In countries like Uganda, Rwanda, Burundi, Ethiopia, Zaire, Mozambique, Somalia, Sudan and Chad, millions upon millions of blacks have lost their lives in civil conflict and genocide. Much of that conflict continues today and includes murder, torture and genocide. Many victims reach their end in unspeakable ways that include dismemberment, boiling in oil and "necklacing, a procedure where the victim is bound with barbed wire, a tire placed around his neck, doused with gasoline and torched.
In Sudan and Mauritania, blacks are bought and sold into slavery by their fellow blacks and Arabs. In the Sudan, there has been decades of warfare that has claimed nearly three million lives of African Southern Sudanese. Five million civilians have been displaced internally and another half million fled to neighboring countries. Iran, Iraq and Libya have sent both materials, including chemical weapons, and troops to assist Khartoum's Islamist government in its war against the South.
Africa's tragedy is horrible. Compounding that tragedy is the deafening silence of the do-gooders and the media who loudly protested against South Africa's injustices. South Africa's injustices were child's play compared to those in Africa's other countries. When President Clinton, black congressmen, and their civil rights entourage visited Africa, did you hear them condemn these horrors and suggest the kind of sanctions they supported against South Africa?
Dr. George Ayittey, director of the Washington-based Free Africa Foundation and Professor of Economics at American University, says that the fundamental factor behind virtually all of Africa's civil wars is the struggle for political power. He adds that rebel leaders who set out to remove tyrants are really tyrants themselves, as demonstrated by the ouster of Zaire's Mobuto by Kabila. Ayittey, a Ghanaian, doesn't have kind words for Africa's leaders. He says, "Africa's liberation struggle is a trenchant story of betrayal, choreographed by an assortment of crocodile liberators, quack revolutionaries, Swiss bank socialists and grasping kleptocrats."
Forty percent of Africa's people live on less than $1 a day. In most countries, per capita income and economic growth, if at all positive, is less than they were at the time of independence. In 1957, when Ghana gained its independence from Great Britain, it had very high prospects. If you were a betting person, you would have betted that by 1990 Ghana would be far richer than South Korea or Hong Kong. There are some bright spots in Africa. In countries like Botswana, Mauritius, Namibia and South Africa, there's more democracy and economic growth.
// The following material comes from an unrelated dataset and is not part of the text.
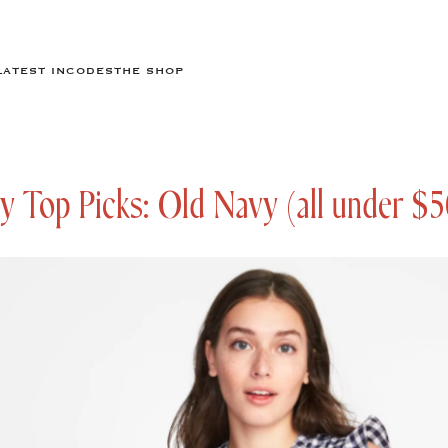
LATEST IN
CODES
THE SHOP
y Top Picks: Old Navy (all under $5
In the face of Africa's tragedy, where are the civil rights leaders, politicians and campus radicals? Why aren't they staging demonstrations in front of the embassies of those brutal African governments? The only answer I can come up with is that for them brutal injustices are important only when it's whites mistreating African blacks. It's the same reasoning at home. Thousands of black Americans are murdered each year by fellow blacks. But Jesse Jackson gets animated when some Texaco executives don't speak nicely about their black employees.